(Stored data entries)
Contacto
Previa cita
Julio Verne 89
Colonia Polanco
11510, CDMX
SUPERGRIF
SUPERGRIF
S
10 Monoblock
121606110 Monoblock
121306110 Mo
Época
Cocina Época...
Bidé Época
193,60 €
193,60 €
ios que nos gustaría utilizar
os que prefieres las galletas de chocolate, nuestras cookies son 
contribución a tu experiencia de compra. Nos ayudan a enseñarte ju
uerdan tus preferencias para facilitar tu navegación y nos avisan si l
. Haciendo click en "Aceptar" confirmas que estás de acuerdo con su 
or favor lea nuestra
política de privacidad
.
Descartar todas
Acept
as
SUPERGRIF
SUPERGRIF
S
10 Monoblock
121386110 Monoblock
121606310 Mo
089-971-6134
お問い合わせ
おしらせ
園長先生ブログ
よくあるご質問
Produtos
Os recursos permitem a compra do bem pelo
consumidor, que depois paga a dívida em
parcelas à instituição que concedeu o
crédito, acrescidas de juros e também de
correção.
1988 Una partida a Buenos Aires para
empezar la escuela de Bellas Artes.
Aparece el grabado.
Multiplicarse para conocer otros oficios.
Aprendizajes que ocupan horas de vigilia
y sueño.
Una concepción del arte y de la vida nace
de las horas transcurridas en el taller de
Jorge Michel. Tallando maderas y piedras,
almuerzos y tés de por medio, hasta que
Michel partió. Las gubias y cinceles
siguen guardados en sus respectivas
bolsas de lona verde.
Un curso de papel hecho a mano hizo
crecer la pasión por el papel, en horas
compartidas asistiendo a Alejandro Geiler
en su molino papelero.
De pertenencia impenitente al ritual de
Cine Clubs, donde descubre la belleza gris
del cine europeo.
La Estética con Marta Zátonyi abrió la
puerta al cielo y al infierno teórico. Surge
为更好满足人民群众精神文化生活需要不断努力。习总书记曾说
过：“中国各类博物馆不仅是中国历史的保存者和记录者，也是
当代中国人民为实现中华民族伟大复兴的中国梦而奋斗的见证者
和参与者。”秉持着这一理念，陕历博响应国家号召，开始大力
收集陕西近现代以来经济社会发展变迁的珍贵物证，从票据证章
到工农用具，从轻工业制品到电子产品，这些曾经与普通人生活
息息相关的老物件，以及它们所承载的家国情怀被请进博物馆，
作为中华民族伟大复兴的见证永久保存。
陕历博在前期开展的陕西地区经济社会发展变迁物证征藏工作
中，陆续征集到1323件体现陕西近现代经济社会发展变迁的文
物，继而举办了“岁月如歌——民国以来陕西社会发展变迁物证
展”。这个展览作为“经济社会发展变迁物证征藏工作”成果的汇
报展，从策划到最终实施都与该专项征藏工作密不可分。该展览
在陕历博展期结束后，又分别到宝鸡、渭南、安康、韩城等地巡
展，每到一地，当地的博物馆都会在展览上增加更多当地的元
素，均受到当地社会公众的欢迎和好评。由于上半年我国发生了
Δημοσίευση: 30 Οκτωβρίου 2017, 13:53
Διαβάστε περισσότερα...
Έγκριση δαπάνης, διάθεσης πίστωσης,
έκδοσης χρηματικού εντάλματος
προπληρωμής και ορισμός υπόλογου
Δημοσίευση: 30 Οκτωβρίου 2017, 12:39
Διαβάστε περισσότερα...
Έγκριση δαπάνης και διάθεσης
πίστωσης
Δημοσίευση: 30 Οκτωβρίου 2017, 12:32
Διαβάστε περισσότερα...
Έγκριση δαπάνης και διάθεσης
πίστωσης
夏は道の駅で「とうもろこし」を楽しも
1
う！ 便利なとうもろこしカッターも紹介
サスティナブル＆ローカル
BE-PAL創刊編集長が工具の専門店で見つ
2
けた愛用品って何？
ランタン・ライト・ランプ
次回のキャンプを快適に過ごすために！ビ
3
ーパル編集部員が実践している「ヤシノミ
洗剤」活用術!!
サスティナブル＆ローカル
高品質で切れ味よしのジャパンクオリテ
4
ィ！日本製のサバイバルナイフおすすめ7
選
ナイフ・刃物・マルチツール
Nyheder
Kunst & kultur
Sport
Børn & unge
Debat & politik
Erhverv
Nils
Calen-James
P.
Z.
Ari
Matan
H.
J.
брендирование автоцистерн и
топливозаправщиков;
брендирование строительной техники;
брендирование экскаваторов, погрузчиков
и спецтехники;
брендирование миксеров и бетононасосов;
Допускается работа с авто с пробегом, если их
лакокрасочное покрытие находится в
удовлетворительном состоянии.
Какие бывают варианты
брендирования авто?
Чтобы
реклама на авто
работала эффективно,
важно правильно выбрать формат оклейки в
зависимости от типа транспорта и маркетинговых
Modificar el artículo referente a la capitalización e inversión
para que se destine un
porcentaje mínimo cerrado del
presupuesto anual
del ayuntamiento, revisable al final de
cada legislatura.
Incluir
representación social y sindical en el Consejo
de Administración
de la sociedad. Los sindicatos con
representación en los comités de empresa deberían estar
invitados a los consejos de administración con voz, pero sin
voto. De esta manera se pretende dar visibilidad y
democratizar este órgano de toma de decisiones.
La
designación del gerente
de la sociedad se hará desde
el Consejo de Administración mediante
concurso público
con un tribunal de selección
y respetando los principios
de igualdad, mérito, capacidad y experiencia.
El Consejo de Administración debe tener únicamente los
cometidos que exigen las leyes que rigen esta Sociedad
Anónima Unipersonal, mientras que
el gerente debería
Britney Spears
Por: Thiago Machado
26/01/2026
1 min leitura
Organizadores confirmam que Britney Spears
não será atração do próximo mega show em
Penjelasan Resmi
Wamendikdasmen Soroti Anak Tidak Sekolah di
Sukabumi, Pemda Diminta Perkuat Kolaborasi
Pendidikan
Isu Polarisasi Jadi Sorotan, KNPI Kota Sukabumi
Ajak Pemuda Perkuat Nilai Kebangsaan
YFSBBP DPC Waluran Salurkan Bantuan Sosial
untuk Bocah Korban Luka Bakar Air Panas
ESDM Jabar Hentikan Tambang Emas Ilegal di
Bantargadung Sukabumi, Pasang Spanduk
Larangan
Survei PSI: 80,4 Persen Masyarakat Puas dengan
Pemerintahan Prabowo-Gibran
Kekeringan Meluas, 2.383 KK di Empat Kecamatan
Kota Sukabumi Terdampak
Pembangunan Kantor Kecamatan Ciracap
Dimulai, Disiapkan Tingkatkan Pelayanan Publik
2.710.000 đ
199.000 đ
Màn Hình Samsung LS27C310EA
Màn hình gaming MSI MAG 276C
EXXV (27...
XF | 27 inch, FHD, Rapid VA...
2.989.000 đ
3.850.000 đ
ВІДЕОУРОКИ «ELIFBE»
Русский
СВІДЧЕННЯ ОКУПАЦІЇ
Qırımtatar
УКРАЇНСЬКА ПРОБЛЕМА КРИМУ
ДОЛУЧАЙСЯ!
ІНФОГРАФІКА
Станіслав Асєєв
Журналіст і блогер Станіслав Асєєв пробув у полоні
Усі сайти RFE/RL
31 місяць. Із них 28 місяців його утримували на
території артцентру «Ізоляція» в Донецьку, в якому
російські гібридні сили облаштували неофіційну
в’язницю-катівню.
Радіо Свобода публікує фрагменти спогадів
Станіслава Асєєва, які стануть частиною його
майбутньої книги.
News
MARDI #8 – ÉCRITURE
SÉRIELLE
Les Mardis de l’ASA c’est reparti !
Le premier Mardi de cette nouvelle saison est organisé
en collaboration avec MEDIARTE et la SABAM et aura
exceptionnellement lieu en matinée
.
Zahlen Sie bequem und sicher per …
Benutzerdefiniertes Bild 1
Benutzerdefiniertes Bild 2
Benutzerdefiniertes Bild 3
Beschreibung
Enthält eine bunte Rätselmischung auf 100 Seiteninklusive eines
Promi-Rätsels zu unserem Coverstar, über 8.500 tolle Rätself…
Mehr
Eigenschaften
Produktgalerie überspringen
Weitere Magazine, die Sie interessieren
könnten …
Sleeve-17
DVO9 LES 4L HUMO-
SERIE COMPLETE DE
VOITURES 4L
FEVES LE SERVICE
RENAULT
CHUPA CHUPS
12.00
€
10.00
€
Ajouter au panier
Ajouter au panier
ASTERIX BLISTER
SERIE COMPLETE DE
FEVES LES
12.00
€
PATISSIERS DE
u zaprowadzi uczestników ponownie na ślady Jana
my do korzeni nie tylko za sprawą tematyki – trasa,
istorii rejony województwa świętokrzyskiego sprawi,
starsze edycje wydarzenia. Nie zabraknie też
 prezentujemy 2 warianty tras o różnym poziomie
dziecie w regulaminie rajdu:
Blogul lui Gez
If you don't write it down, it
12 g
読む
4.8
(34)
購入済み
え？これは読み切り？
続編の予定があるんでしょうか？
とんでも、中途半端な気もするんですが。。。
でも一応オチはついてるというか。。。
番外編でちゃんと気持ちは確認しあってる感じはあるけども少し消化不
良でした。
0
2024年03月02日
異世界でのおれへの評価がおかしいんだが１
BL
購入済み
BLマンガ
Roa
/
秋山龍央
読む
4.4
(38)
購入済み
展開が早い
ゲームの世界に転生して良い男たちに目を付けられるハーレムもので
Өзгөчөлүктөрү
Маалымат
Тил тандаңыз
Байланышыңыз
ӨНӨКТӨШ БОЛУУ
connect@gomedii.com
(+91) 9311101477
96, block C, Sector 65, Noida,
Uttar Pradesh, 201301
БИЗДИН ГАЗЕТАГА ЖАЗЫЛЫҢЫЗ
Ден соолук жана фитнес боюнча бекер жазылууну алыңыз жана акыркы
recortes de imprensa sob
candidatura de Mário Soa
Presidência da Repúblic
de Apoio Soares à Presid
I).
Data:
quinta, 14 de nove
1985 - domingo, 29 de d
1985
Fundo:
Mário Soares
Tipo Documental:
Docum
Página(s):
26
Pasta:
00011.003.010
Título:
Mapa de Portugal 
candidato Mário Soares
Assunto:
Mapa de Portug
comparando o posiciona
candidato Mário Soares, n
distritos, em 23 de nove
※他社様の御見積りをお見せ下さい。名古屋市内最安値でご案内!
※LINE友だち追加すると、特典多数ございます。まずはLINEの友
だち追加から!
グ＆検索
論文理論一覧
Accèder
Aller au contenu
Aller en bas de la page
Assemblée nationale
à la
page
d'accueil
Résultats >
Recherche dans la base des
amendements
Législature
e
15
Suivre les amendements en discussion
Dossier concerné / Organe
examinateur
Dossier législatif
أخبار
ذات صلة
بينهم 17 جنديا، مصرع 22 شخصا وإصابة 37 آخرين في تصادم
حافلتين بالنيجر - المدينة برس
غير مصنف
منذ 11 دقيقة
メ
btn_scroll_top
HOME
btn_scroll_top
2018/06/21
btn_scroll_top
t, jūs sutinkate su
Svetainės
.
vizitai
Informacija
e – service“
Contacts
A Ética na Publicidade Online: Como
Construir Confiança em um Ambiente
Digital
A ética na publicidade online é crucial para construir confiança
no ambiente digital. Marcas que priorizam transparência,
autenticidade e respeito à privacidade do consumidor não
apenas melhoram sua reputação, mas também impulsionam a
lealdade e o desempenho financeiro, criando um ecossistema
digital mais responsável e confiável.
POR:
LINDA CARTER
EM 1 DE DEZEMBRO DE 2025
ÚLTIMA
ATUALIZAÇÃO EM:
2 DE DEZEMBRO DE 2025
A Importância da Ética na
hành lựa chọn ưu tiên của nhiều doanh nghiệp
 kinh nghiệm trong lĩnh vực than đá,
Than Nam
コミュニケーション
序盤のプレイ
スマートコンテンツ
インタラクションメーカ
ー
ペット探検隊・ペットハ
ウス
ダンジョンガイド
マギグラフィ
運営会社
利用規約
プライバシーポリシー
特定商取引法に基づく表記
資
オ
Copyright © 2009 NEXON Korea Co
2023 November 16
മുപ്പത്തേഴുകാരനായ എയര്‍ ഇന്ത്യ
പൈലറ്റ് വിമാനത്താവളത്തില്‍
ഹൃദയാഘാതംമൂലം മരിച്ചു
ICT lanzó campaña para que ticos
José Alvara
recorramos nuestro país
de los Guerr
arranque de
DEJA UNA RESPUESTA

* Task to complete
Above are some lines. Repeat exactly, and only, those from the line that has "Survei PSI: 80,4" through the line that has "Produktgalerie überspringen".

* Output
Survei PSI: 80,4 Persen Masyarakat Puas dengan
Pemerintahan Prabowo-Gibran
Kekeringan Meluas, 2.383 KK di Empat Kecamatan
Kota Sukabumi Terdampak
Pembangunan Kantor Kecamatan Ciracap
Dimulai, Disiapkan Tingkatkan Pelayanan Publik
2.710.000 đ
199.000 đ
Màn Hình Samsung LS27C310EA
Màn hình gaming MSI MAG 276C
EXXV (27...
XF | 27 inch, FHD, Rapid VA...
2.989.000 đ
3.850.000 đ
ВІДЕОУРОКИ «ELIFBE»
Русский
СВІДЧЕННЯ ОКУПАЦІЇ
Qırımtatar
УКРАЇНСЬКА ПРОБЛЕМА КРИМУ
ДОЛУЧАЙСЯ!
ІНФОГРАФІКА
Станіслав Асєєв
Журналіст і блогер Станіслав Асєєв пробув у полоні
Усі сайти RFE/RL
31 місяць. Із них 28 місяців його утримували на
території артцентру «Ізоляція» в Донецьку, в якому
російські гібридні сили облаштували неофіційну
в’язницю-катівню.
Радіо Свобода публікує фрагменти спогадів
Станіслава Асєєва, які стануть частиною його
майбутньої книги.
News
MARDI #8 – ÉCRITURE
SÉRIELLE
Les Mardis de l’ASA c’est reparti !
Le premier Mardi de cette nouvelle saison est organisé
en collaboration avec MEDIARTE et la SABAM et aura
exceptionnellement lieu en matinée
.
Zahlen Sie bequem und sicher per …
Benutzerdefiniertes Bild 1
Benutzerdefiniertes Bild 2
Benutzerdefiniertes Bild 3
Beschreibung
Enthält eine bunte Rätselmischung auf 100 Seiteninklusive eines
Promi-Rätsels zu unserem Coverstar, über 8.500 tolle Rätself…
Mehr
Eigenschaften
Produktgalerie überspringen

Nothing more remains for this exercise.